Наверное, сказывалось тут и то, что сам он вырос без отца, погибшего осенью
сорок четвертого в Польше, вырос на Большой Переяславке, известной в войну,
да и в послевоенную пору своей разбойничьей славой, и много горечи испытал в
детстве. Сказывалось тут и то, что у них с Леной детей не было и не
предвиделось. Виктора Сергеевича тянуло не только к забавным малолеткам, но
и к тем, кто уже начинал считать себя взрослыми мужчинами и женщинами.

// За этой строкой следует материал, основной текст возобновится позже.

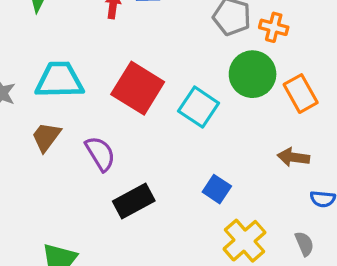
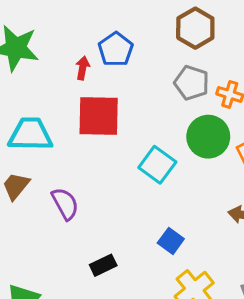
red square: (138, 88) -> (99, 116), moved, turned -33
black rectangle: (134, 201) -> (103, 265), moved, size x0.7

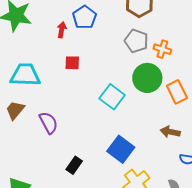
red square: (99, 116) -> (72, 63), size x0.5
blue square: (171, 241) -> (121, 149), size x1.5
black rectangle: (103, 265) -> (74, 165), turned -30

Конечно, Виктор Сергеевич мог работать с подростками и в Москве, поближе к
дому, но человек он был чрезвычайно тяжелый на подъем и так привык к своему
району, так узнал его до последней деревни, до последней проселочной дороги,
что и думать перестал о переводе в Москву. К тому же в Москве многие его
знакомые тратили по часу, а то и по полтора на дорогу из дома в учреждение,
у него же выходило сорок минут на электричке, благо платформа Каланчевская
была рядом с его квартирой.
Заявление о драке возле клуба стекольного завода подали братья
Залогины, пролежавшие после драки в больнице один две недели, другой - три.
Они просили наказать своих обидчиков и заставить их уплатить деньги на
лечение. Дело теперь Виктором Сергеевичем было закончено, и по его
соображениям судить следовало именно избитых Залогиных.
В клубе вечером того памятного дня показывали фильм "Виниту - друг
индейцев". За полчаса до открытия кассы понасыпало к клубу мальчишек. И тут
появился известный в поселке здоровяк Сеня Залогин, шестнадцати лет, и
пожелал встать у кассы первым. Ему возразили. "Что?" - удивился Залогин и
оглянулся, скривив губы. Ему было все равно, на ком показать свою силу, но
уж особо не понравился ему в ту минуту его ровесник с Цементной улицы
Николай Матвеев. Он давно ему не нравился, и не по какой-либо причине, а
просто так. "Это ты, что ли, шипишь?" - спросил Залогин, подошел к Матвееву,
схватил его за рубашку и раза два крепко, со звуком, приложил к стене.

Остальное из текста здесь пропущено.